**Problem requirements**. Reproduce exactly, and nothing but, the lines between the one with "Label: stomach." and the end of the entries, both ends included.
[[ Source material, beginning ]]
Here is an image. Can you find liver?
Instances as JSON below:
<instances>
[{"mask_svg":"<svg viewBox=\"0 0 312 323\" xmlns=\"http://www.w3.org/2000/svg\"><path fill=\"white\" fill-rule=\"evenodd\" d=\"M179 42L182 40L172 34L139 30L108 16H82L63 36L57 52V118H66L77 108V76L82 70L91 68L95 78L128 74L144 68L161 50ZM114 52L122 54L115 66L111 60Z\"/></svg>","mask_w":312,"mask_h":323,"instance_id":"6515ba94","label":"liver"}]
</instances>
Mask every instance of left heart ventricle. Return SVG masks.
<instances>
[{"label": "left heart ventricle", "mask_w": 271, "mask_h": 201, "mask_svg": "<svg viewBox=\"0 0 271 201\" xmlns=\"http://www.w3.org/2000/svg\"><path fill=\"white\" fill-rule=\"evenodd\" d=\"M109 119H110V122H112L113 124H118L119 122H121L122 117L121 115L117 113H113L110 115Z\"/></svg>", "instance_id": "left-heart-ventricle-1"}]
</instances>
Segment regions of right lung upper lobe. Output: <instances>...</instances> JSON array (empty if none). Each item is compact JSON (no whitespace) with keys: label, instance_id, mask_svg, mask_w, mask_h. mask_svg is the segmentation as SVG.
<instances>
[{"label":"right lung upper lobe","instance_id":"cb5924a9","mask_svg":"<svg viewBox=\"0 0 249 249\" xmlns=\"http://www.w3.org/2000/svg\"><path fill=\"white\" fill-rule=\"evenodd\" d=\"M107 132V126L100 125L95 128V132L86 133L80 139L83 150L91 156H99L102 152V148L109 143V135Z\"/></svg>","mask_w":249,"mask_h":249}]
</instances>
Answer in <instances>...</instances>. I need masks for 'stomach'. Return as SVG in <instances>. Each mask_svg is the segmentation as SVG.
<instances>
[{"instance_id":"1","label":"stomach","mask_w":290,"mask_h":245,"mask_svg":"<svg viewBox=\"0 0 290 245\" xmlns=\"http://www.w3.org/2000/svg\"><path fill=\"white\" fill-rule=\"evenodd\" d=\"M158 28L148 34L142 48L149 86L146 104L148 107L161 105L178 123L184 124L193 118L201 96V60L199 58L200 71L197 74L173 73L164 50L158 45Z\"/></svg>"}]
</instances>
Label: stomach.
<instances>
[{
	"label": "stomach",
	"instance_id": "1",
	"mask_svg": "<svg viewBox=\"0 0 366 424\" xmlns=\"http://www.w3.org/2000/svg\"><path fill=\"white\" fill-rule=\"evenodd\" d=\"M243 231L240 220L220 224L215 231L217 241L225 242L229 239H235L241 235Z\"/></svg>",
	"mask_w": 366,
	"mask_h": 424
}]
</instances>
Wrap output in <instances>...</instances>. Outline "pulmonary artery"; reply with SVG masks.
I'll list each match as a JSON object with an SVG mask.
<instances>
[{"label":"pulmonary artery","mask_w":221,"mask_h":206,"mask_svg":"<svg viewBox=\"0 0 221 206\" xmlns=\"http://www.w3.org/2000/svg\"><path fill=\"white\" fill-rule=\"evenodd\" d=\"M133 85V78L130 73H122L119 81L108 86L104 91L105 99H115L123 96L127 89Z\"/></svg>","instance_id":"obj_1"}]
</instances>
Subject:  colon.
[[ Source material, end ]]
**Result for this task**.
Label: stomach.
<instances>
[{
	"label": "stomach",
	"instance_id": "1",
	"mask_svg": "<svg viewBox=\"0 0 366 424\" xmlns=\"http://www.w3.org/2000/svg\"><path fill=\"white\" fill-rule=\"evenodd\" d=\"M243 231L240 220L220 224L215 231L217 241L225 242L229 239H235L241 235Z\"/></svg>",
	"mask_w": 366,
	"mask_h": 424
}]
</instances>
Wrap output in <instances>...</instances>. Outline "pulmonary artery"; reply with SVG masks.
I'll list each match as a JSON object with an SVG mask.
<instances>
[{"label":"pulmonary artery","mask_w":221,"mask_h":206,"mask_svg":"<svg viewBox=\"0 0 221 206\" xmlns=\"http://www.w3.org/2000/svg\"><path fill=\"white\" fill-rule=\"evenodd\" d=\"M133 85V78L130 73H122L119 81L108 86L104 91L105 99H115L123 96L127 89Z\"/></svg>","instance_id":"obj_1"}]
</instances>
Subject:  colon.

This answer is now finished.